== Provided entries ==

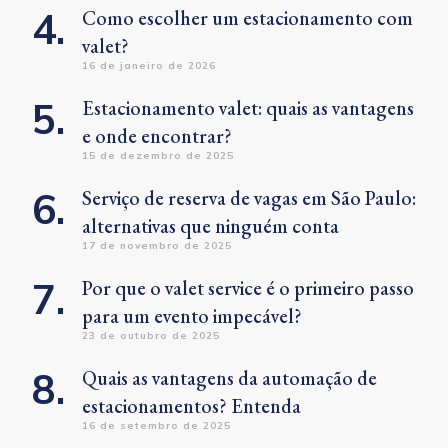
Como escolher um estacionamento com
valet?
16 de janeiro de 2026
Estacionamento valet: quais as vantagens
e onde encontrar?
15 de dezembro de 2025
Serviço de reserva de vagas em São Paulo:
alternativas que ninguém conta
17 de novembro de 2025
Por que o valet service é o primeiro passo
para um evento impecável?
23 de outubro de 2025
Quais as vantagens da automação de
estacionamentos? Entenda
16 de setembro de 2025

===

● **Exercise instructions**: Reply with one number, the count of lines in the records that include the word "vantagens".

● **Your response**: 2